* [Directions for this task]:
In the records below, begin at the line containing "best price ? Try us." and end at the line containing "Location: Bavaria"; quote every line in that span exactly, including both boundary lines, and no others.

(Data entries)
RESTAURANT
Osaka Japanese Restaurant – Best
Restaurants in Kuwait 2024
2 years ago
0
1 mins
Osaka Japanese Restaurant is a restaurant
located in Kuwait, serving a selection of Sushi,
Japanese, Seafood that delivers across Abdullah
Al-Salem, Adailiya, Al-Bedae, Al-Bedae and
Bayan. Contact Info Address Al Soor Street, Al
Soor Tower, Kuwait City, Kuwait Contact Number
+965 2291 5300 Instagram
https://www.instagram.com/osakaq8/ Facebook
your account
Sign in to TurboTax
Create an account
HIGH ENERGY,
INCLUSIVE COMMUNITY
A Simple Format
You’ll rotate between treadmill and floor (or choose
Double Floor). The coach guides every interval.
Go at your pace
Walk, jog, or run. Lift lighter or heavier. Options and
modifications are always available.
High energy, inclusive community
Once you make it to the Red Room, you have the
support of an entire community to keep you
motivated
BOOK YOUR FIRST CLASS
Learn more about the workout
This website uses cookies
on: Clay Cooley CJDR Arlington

--

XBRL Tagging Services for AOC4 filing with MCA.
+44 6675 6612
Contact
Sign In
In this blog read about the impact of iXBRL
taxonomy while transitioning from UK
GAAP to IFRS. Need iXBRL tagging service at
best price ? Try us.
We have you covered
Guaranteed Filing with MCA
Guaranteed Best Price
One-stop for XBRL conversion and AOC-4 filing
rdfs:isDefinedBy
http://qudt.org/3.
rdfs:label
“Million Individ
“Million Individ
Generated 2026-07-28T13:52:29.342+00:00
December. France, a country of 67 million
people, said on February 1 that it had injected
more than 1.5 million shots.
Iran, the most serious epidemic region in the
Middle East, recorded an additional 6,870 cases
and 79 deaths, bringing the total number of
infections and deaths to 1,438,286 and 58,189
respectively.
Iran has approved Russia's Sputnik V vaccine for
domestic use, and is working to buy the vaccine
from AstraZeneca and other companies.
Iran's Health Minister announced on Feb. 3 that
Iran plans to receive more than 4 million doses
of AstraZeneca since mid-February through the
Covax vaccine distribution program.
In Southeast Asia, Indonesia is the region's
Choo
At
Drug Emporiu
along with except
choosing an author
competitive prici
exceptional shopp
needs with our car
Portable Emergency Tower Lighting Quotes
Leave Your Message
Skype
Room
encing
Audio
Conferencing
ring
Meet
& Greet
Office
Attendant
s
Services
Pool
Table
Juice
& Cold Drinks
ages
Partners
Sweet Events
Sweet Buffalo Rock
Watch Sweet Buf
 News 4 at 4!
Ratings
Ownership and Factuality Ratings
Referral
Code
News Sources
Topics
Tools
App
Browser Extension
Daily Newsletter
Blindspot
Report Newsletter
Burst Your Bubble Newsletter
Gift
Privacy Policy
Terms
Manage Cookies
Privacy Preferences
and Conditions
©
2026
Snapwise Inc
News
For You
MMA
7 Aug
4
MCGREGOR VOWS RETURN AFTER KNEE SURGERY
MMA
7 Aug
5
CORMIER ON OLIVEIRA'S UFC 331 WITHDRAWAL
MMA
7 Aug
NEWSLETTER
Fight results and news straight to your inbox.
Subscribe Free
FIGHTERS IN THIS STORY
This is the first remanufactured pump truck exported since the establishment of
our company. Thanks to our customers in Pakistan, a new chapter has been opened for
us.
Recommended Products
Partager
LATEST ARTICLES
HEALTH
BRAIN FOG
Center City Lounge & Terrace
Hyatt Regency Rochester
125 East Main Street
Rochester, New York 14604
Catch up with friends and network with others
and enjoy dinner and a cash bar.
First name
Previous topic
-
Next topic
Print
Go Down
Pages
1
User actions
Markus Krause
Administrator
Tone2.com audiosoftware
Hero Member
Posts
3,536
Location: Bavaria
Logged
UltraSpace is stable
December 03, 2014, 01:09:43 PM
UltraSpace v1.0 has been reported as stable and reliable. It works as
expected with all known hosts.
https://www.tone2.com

* [Task output]:
best price ? Try us.
We have you covered
Guaranteed Filing with MCA
Guaranteed Best Price
One-stop for XBRL conversion and AOC-4 filing
rdfs:isDefinedBy
http://qudt.org/3.
rdfs:label
“Million Individ
“Million Individ
Generated 2026-07-28T13:52:29.342+00:00
December. France, a country of 67 million
people, said on February 1 that it had injected
more than 1.5 million shots.
Iran, the most serious epidemic region in the
Middle East, recorded an additional 6,870 cases
and 79 deaths, bringing the total number of
infections and deaths to 1,438,286 and 58,189
respectively.
Iran has approved Russia's Sputnik V vaccine for
domestic use, and is working to buy the vaccine
from AstraZeneca and other companies.
Iran's Health Minister announced on Feb. 3 that
Iran plans to receive more than 4 million doses
of AstraZeneca since mid-February through the
Covax vaccine distribution program.
In Southeast Asia, Indonesia is the region's
Choo
At
Drug Emporiu
along with except
choosing an author
competitive prici
exceptional shopp
needs with our car
Portable Emergency Tower Lighting Quotes
Leave Your Message
Skype
Room
encing
Audio
Conferencing
ring
Meet
& Greet
Office
Attendant
s
Services
Pool
Table
Juice
& Cold Drinks
ages
Partners
Sweet Events
Sweet Buffalo Rock
Watch Sweet Buf
 News 4 at 4!
Ratings
Ownership and Factuality Ratings
Referral
Code
News Sources
Topics
Tools
App
Browser Extension
Daily Newsletter
Blindspot
Report Newsletter
Burst Your Bubble Newsletter
Gift
Privacy Policy
Terms
Manage Cookies
Privacy Preferences
and Conditions
©
2026
Snapwise Inc
News
For You
MMA
7 Aug
4
MCGREGOR VOWS RETURN AFTER KNEE SURGERY
MMA
7 Aug
5
CORMIER ON OLIVEIRA'S UFC 331 WITHDRAWAL
MMA
7 Aug
NEWSLETTER
Fight results and news straight to your inbox.
Subscribe Free
FIGHTERS IN THIS STORY
This is the first remanufactured pump truck exported since the establishment of
our company. Thanks to our customers in Pakistan, a new chapter has been opened for
us.
Recommended Products
Partager
LATEST ARTICLES
HEALTH
BRAIN FOG
Center City Lounge & Terrace
Hyatt Regency Rochester
125 East Main Street
Rochester, New York 14604
Catch up with friends and network with others
and enjoy dinner and a cash bar.
First name
Previous topic
-
Next topic
Print
Go Down
Pages
1
User actions
Markus Krause
Administrator
Tone2.com audiosoftware
Hero Member
Posts
3,536
Location: Bavaria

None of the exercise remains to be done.